# Best material for jig base



## Dodger52 (Aug 18, 2013)

I ran a search and didn't find this question, its a basic newbie question so I am sure I am not the first to ask. 

I normally put together my jigs with whatever scrap I have available. I am into a multiple piece project that involves a slight taper to the legs. I put together a jig for the table saw to make the cuts, but it only lasted through 3 sets of legs.

Because this is a cut that I will be repeating over and over, I have decided to buy some better material to build the jig. I thought poplar would be fine for the guide and fence portion, but I am looking for suggestions for the base material. I will screw and glue this together, I am looking for a material that will slide well on the table. I want to use a material that will hold up to clamping and re-clamping over and over again but not have to be so thick. For the first jig I used 1/4 inch oak ply, which I have a bunch of, but it is far to thin to hold up to the stress.


----------



## ryan50hrl (Jun 30, 2012)

Baltic Birch Ply.....1/4 or 1/2 Nice and stable, smooth....strong!!


----------



## jschaben (Apr 1, 2010)

+1 on the Baltic birch ply. Second choice would be 1/2" MDF but MDF would need several coats of boiled linseed oil and allowed to cure for a few days to develop the hard, slick finish.:smile:


----------



## 4DThinker (Mar 13, 2013)

+again for Baltic Birch plywood. 3/8" thick is what I usually end up using when 1/4" seems to flexible.


----------



## Dodger52 (Aug 18, 2013)

4DThinker said:


> +again for Baltic Birch plywood. 3/8" thick is what I usually end up using when 1/4" seems to flexible.
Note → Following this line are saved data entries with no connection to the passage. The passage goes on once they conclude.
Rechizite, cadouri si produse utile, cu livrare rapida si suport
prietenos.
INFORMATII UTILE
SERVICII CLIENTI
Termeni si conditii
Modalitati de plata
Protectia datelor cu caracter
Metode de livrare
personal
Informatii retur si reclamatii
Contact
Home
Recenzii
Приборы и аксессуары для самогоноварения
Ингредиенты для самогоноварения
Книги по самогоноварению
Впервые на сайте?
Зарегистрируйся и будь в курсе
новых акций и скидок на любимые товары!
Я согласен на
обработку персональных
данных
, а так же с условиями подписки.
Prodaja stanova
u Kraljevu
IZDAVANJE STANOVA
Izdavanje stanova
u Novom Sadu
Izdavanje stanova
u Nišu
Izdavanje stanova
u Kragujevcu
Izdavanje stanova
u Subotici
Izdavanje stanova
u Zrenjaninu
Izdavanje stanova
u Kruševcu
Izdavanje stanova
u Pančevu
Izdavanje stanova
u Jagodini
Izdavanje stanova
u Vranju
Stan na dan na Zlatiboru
Based on my experience with the first jig, I would be more comfortable with the 3/8".


----------



## BWSmith (Aug 24, 2010)

More than likely out of your shop's production profile?.......Noting,there's a huge difference making 10's and 20's of a part and making 100+.And is the reason for response.
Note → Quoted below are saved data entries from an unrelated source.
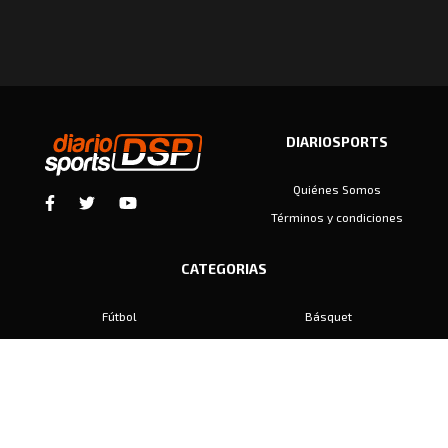
DIARIOSPORTS
Quiénes Somos
Términos y condiciones
CATEGORIAS
Fútbol
Básquet
Baby Fútbol
Automovilismo
Voley
Padel
Golf
Hockey
Boxeo
Maratón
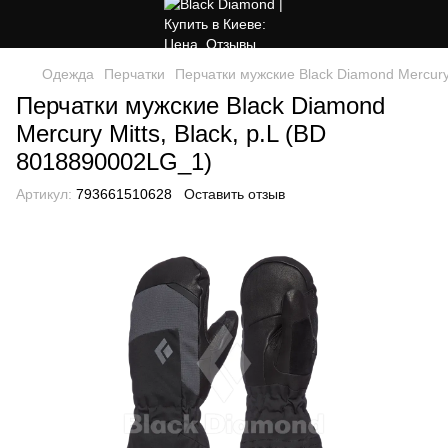
Одежда
Перчатки
Перчатки мужские Black Diamond Mercury 
Перчатки мужские Black Diamond
Mercury Mitts, Black, р.L (BD
8018890002LG_1)
Артикул:
793661510628
Оставить отзыв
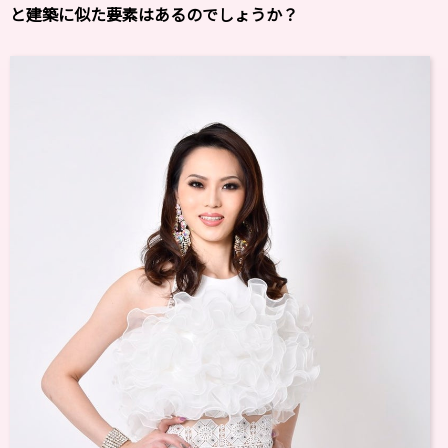
と建築に似た要素はあるのでしょうか？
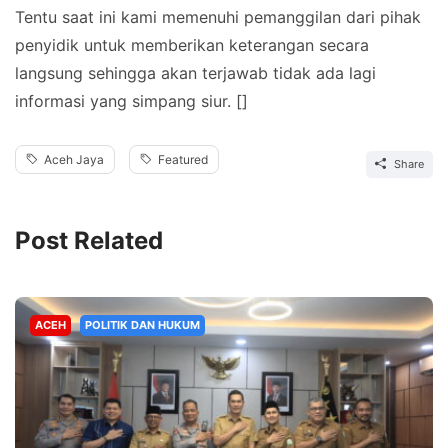
Tentu saat ini kami memenuhi pemanggilan dari pihak
penyidik untuk memberikan keterangan secara
langsung sehingga akan terjawab tidak ada lagi
informasi yang simpang siur. []
Aceh Jaya
Featured
Share
Post Related
ACEH
POLITIK DAN HUKUM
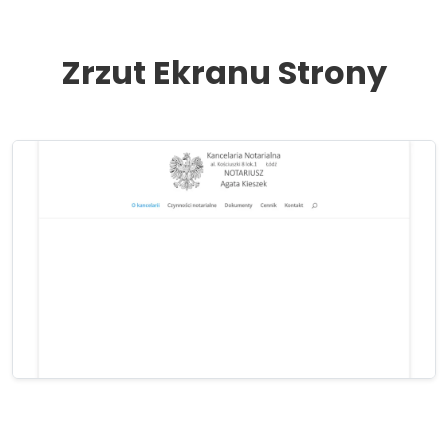
Zrzut Ekranu Strony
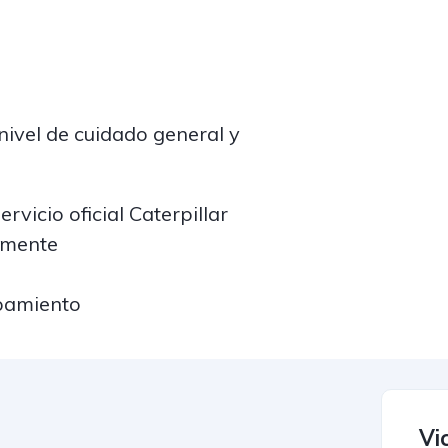
nivel de cuidado general y
vicio oficial Caterpillar
rmente
ipamiento
Vi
It takes a smart designer to know when fixturing,exactly how far we want to go.Not only with the purse strings,but time as well.

Having said that.....and still barely scratching the surface,there are times when a nice slab of 1/2" thick,aluminum plate can really pay off.It can be drilled/tapped very quickly to accommodate almost endless jigs from one pce.Another is a nice slab of plastic(Delrin,HDPE,nylon,ect.).Shipping the above can get costly....see or ask around if there's a supplier near you.You're looking for a friend in the biz that can possibly steer "drops" your way.

You'll have to be smart about it though.Going to a larger CNC shop prolly isn't going to find many drops.They spend "good money" on fixturing,usually ordering custom cut pcs......amortizing the cost over 1000's of parts.Instead,you need to find a "supply" house.....one that in fact,does custom work.Thats where you'll find drops.Good luck.


----------



## jschaben (Apr 1, 2010)

Just out of curiosity, any idea why your first jig "failed"? I'm having a hard time picturing a taper jig failing very easily once constructed.. Pic of your old one might help.:blink:


----------



## MT Stringer (Jul 21, 2009)

I bought a half sheet (5' x 5') of 1/2" Baltic Birch recently from my local lumber supplier. I am slowly using it up. @ $37 it wasn't too expensive. Here is a pic of my new drill press table made from two pieces of the 1/2" BB glued together and laminated with white Formica. It looks really good in person.


----------



## Dodger52 (Aug 18, 2013)

jschaben said:


> Just out of curiosity, any idea why your first jig "failed"? I'm having a hard time picturing a taper jig failing very easily once constructed.. Pic of your old one might help.:blink:


Here is a pic...











Its not hard to believe it failed once you see it... I really did throw it together from some scrap. The screws holding the "guide" are pulling through the base. After solving that I am sure that the "clamps" which have to be tightened with a screwdriver are the next to fail. I have ordered some hardware that will replace the "clamps" and provide adequate pressure to hold the leg in place. The replacement will have a larger block to handle the piece. I Have three different sizes of legs to cut so I thought I would make a stop with a dowel attached that would fit into a hole for each of the three sizes.


----------



## Dodger52 (Aug 18, 2013)

MT Stringer Very nice!


----------



## MissionIsMyMission (Apr 3, 2012)

I made this taper jig for my shop from MDF and Masonite for under $10 bucks. It works great


----------